_Data supplied_:
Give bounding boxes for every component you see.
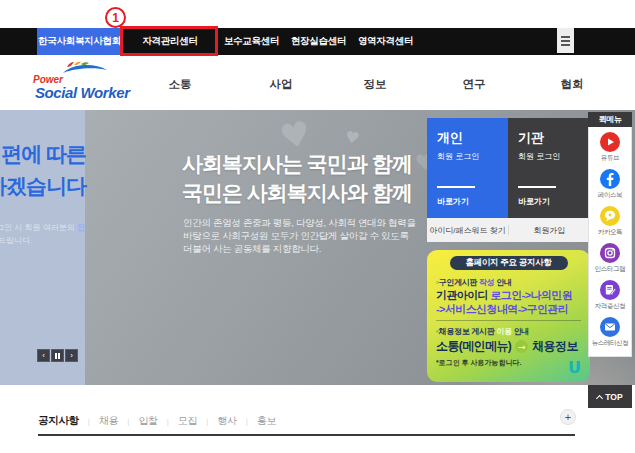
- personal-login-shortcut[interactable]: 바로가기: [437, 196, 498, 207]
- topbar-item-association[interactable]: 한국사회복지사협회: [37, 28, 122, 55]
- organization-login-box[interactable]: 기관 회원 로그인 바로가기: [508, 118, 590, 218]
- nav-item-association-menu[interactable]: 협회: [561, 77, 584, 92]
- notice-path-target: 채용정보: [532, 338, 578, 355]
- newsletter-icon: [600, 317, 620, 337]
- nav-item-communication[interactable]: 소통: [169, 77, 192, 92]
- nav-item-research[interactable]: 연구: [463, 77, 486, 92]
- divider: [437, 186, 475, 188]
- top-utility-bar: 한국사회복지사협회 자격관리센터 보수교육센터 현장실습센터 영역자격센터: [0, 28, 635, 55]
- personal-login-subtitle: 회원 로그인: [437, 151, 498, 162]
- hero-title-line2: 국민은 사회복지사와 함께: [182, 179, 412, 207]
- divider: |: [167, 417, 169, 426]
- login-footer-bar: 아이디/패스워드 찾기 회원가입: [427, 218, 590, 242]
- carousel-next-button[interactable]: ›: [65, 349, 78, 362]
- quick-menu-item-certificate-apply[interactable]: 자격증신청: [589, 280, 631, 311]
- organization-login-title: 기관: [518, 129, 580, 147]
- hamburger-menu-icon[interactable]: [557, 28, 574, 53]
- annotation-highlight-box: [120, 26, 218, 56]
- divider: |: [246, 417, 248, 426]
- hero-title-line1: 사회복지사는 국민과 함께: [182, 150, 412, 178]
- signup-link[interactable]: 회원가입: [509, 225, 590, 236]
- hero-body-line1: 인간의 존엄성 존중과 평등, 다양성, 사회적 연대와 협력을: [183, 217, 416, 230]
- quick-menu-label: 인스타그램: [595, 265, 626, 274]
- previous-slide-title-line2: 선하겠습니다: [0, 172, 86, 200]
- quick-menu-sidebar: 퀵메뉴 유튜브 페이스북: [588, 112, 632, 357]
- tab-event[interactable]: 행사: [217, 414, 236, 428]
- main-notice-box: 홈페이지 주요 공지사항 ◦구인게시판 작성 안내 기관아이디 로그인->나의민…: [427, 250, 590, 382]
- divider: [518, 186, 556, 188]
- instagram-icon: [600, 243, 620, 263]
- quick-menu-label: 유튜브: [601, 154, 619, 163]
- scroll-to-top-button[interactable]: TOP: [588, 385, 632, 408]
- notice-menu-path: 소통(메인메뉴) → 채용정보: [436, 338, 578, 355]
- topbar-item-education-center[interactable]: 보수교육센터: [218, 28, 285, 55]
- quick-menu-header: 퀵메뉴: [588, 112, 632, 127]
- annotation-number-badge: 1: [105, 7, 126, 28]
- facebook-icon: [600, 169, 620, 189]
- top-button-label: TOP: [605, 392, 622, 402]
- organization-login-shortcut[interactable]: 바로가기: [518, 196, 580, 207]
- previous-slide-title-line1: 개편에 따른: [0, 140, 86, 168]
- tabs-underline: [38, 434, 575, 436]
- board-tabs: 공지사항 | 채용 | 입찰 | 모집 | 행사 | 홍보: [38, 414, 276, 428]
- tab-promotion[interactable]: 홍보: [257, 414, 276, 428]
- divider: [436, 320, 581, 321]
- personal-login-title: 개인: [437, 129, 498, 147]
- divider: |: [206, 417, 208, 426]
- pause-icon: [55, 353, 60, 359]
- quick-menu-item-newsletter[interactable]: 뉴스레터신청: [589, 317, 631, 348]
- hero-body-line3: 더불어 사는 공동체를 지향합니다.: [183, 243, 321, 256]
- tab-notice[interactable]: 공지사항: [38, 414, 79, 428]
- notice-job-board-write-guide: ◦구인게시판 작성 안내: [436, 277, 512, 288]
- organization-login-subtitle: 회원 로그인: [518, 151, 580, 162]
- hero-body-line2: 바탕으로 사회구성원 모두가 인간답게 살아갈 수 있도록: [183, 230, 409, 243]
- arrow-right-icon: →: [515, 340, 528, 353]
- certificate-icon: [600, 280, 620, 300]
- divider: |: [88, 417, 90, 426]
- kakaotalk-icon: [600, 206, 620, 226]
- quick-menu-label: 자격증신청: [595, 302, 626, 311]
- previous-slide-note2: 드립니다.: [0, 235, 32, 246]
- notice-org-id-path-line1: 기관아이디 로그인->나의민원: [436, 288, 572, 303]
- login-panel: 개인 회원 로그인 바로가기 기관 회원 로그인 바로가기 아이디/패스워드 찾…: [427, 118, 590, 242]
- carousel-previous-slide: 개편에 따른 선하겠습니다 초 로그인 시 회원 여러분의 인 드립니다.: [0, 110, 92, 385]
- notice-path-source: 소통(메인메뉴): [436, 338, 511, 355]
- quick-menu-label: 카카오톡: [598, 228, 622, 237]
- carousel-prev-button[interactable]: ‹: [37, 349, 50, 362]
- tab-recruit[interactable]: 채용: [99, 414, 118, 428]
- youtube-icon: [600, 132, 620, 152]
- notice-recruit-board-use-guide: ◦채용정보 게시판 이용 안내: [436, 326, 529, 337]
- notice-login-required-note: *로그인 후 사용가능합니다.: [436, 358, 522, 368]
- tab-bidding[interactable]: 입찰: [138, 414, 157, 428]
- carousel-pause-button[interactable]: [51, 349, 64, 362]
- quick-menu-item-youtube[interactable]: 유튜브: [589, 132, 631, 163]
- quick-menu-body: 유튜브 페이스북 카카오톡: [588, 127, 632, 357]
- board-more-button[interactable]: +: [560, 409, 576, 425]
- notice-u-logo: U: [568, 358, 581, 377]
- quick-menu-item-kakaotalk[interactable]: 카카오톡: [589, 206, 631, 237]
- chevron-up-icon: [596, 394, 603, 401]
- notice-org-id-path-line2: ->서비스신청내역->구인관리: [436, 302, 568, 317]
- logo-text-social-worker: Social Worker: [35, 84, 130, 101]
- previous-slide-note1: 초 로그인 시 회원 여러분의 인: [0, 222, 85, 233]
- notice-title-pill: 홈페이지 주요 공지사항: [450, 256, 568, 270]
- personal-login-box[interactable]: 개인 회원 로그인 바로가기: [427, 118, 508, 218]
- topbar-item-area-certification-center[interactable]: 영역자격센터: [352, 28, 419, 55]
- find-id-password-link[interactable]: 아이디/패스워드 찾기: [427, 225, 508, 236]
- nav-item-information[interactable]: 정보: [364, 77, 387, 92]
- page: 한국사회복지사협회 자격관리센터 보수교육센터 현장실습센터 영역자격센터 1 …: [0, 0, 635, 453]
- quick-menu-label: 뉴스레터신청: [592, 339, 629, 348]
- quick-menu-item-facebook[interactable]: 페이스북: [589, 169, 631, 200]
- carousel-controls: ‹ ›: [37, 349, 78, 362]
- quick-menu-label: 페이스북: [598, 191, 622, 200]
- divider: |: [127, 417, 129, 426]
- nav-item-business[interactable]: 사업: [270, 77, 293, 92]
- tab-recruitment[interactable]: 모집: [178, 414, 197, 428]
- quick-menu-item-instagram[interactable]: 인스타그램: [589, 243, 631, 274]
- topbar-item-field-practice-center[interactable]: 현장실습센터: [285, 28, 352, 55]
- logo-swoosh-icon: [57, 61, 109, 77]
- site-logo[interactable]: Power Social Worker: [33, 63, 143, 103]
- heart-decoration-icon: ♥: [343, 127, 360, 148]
* * *
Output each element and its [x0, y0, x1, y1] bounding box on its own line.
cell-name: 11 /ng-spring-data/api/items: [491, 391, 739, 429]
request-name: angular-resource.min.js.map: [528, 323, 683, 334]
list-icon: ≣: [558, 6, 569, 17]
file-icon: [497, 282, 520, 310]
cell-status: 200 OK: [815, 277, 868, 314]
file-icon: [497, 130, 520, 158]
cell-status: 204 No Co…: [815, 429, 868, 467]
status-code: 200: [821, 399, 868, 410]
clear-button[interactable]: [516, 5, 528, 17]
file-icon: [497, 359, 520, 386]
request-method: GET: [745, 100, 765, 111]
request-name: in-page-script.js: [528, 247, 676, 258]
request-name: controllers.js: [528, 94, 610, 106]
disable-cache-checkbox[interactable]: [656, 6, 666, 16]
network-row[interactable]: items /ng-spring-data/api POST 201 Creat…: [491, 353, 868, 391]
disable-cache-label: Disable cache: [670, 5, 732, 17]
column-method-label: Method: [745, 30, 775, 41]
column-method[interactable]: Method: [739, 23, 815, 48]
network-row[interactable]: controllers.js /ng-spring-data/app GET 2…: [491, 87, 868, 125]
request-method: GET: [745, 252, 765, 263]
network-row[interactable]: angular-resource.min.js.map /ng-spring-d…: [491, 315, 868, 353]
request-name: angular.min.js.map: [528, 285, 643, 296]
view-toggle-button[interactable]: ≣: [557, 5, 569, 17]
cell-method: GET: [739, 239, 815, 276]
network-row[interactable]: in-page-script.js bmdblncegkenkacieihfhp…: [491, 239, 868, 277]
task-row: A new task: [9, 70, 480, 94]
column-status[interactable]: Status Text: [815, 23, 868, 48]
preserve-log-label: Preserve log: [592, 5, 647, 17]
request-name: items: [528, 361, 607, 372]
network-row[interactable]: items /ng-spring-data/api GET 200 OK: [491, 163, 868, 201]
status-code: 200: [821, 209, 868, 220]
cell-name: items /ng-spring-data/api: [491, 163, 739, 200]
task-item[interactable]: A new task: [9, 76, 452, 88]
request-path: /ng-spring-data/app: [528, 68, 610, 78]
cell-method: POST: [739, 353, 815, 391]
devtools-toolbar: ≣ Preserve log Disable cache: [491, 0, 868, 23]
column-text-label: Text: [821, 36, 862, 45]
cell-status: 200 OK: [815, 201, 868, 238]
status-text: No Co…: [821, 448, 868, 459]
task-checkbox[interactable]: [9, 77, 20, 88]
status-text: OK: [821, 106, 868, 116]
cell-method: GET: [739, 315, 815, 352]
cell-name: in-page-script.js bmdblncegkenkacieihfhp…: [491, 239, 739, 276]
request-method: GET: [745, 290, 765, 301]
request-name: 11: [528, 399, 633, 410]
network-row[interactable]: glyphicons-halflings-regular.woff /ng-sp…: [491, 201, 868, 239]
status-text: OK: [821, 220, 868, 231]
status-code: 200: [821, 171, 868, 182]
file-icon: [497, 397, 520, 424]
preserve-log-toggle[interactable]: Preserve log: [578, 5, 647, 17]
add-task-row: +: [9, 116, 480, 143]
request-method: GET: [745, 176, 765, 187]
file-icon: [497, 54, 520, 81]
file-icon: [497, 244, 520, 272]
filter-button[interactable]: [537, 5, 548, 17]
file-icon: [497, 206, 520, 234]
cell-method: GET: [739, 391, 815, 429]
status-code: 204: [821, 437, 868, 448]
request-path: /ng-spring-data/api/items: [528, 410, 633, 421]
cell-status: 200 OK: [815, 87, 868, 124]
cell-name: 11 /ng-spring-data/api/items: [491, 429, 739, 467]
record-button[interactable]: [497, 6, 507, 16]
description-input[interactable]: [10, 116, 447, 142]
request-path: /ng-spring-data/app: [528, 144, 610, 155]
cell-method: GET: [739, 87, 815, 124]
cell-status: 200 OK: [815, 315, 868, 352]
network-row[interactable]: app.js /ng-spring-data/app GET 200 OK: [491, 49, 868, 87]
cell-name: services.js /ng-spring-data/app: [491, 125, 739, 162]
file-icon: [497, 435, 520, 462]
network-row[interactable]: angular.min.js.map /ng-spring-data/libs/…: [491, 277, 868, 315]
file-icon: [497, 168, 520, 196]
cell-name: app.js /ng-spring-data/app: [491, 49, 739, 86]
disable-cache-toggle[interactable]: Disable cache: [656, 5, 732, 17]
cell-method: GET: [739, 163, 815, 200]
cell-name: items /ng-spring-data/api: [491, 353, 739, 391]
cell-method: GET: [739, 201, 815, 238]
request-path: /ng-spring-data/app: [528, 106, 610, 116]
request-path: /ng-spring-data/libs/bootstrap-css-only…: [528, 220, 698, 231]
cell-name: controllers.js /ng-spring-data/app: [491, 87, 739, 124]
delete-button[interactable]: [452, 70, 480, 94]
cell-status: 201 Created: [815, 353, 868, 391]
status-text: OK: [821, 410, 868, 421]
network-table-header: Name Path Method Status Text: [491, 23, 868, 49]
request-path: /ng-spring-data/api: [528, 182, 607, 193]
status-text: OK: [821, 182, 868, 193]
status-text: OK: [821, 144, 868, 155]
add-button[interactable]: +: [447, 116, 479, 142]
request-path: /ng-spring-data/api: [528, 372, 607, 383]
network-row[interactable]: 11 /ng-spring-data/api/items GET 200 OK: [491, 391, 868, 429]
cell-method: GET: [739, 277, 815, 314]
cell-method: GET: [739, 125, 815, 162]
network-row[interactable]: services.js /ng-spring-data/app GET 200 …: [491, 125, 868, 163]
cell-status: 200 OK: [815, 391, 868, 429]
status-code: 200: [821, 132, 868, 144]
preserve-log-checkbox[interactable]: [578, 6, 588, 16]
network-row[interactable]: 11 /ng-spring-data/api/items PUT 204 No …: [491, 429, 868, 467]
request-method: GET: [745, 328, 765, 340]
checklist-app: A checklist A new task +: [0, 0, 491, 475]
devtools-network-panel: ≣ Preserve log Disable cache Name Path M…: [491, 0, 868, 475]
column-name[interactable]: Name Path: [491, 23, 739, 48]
--
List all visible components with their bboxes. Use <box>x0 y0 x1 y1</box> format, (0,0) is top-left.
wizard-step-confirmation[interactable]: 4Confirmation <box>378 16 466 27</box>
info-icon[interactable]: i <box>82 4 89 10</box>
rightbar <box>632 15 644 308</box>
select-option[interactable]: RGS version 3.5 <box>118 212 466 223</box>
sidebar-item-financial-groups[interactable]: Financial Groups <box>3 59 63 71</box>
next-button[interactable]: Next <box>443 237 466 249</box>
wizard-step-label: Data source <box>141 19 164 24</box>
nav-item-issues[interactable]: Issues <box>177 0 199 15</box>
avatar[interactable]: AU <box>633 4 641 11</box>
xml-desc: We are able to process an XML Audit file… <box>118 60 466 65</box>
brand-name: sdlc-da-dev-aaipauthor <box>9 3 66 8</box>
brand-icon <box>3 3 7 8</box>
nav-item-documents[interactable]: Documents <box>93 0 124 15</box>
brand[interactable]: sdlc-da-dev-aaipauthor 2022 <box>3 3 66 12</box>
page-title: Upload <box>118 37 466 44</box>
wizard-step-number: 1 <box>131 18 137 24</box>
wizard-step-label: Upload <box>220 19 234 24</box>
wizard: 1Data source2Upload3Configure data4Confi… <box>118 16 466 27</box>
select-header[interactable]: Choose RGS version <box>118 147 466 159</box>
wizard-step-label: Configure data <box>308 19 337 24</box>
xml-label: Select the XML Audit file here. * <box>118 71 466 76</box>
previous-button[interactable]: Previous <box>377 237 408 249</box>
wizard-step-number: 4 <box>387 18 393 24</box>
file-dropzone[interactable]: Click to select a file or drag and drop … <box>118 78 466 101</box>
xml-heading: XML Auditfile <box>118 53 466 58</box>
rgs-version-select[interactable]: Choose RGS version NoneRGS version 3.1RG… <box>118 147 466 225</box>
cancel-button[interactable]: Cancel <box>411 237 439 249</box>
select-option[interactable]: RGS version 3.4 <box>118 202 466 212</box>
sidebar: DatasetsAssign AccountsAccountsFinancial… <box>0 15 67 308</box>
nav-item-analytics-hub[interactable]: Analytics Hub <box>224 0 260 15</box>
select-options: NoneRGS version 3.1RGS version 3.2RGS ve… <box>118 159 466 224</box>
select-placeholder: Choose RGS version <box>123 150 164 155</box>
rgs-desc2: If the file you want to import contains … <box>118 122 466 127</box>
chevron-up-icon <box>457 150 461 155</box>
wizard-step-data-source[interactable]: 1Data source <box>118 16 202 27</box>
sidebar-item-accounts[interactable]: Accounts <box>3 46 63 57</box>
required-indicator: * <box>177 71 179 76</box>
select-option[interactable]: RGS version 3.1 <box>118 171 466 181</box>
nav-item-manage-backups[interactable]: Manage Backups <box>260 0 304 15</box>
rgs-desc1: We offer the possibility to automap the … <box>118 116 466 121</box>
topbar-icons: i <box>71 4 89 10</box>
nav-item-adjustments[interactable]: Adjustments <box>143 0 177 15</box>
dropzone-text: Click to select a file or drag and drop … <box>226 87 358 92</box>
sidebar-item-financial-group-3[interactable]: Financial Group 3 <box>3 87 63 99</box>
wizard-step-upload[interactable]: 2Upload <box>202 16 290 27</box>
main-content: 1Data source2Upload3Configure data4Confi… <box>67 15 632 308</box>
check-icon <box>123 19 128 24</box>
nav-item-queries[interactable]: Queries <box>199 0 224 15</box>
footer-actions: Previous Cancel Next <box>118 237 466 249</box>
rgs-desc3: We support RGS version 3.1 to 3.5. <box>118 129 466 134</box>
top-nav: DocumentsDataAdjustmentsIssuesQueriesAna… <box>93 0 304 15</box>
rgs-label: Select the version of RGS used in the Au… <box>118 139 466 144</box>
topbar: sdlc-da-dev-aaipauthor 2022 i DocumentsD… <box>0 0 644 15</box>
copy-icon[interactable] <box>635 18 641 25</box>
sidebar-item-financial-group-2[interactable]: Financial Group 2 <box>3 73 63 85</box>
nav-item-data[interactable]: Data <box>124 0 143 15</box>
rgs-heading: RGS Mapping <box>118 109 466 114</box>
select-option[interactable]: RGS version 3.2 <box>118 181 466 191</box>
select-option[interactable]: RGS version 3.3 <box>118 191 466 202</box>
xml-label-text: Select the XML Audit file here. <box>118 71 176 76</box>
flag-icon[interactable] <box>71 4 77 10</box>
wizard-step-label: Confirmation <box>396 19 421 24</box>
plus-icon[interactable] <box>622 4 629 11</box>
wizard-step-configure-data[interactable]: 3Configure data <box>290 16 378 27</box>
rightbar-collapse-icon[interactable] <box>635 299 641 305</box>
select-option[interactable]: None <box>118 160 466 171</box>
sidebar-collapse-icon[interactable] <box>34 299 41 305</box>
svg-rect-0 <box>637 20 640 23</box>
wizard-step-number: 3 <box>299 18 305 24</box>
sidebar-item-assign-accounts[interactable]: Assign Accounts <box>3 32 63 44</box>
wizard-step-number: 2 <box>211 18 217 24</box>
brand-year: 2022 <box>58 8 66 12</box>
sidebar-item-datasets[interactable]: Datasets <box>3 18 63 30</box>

_Work to complete_: Go through the material above and copy each line that has the word "공지사항".

_Solved problem_:
- main-notice-box: 홈페이지 주요 공지사항 ◦구인게시판 작성 안내 기관아이디 로그인->나의민…: [427, 250, 590, 382]
- board-tabs: 공지사항 | 채용 | 입찰 | 모집 | 행사 | 홍보: [38, 414, 276, 428]
- tab-notice[interactable]: 공지사항: [38, 414, 79, 428]
- notice-title-pill: 홈페이지 주요 공지사항: [450, 256, 568, 270]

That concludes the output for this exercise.